If there’s one constant in the COVID-world, it’s that definitive answers are hard to come by.
This uncertainty explains, in part, why the Centers for Disease Control and Prevention (CDC) is currently weighing public opinion as to what the cruise ship industry looks like when it eventually reopens. Rather than blindly issuing their own guidelines, they’re reaching out to those who would potentially get sick or spend months drifting at sea if ships were locked down. Last week, the CDC extended its “no-sail” order for US cruise ships until September 30th and began formally asking for public input to help the organization craft future preventative measures relating to cruise ship travel.
Participants will have until September 21st to submit their comments through a virtual portal or via the embattled USPS. The 28 question survey is open to all members of the public or any organization so long as their submissions address one of the 28 questions — meaning that leaders and those with a vested financial interest in the cruise ship industry will surely let their voices be heard, in addition to potential cruisers.
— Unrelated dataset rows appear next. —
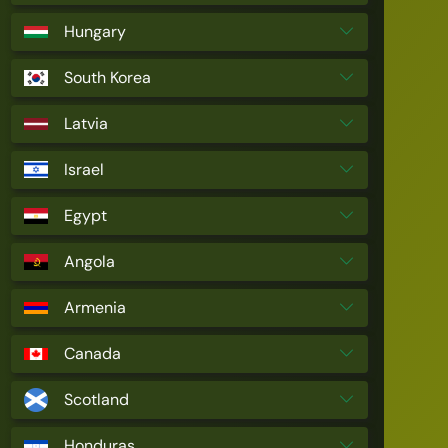
Hungary
South Korea
Latvia
Israel
Egypt
Angola
Armenia
Canada
Scotland
Honduras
Speaking to USA Today, Caitlin Shockey, a spokesperson for the CDC explained that the 28 question survey was “developed by the CDC subject matter experts to inform future public health guidance and preventative measures relating to travel on cruise ships,” and features a diverse set of questions such as “What mental health services should cruise ship operators provide to crew and passengers during quarantine or isolation?” and “What precautions should the cruise line industry take to safely disembark passengers and crew without transmitting COVID-19 into local seaport communities?” as well as questions relating to virus transmission prevention, testing frequency, passenger and crew well being, and boarding and disembarking precautions.
All answers submitted will eventually become part of the public record and are subject to public disclosure. The US-based cruise ship industry is currently scheduled to resume operation in October — however, the CDC’s “no-sail” order can be issued at any time. At this point, the public appetite for cruises remains high, though a recent 40-person outbreak in Norway seems to have left cruise lines wary of rushing to restart.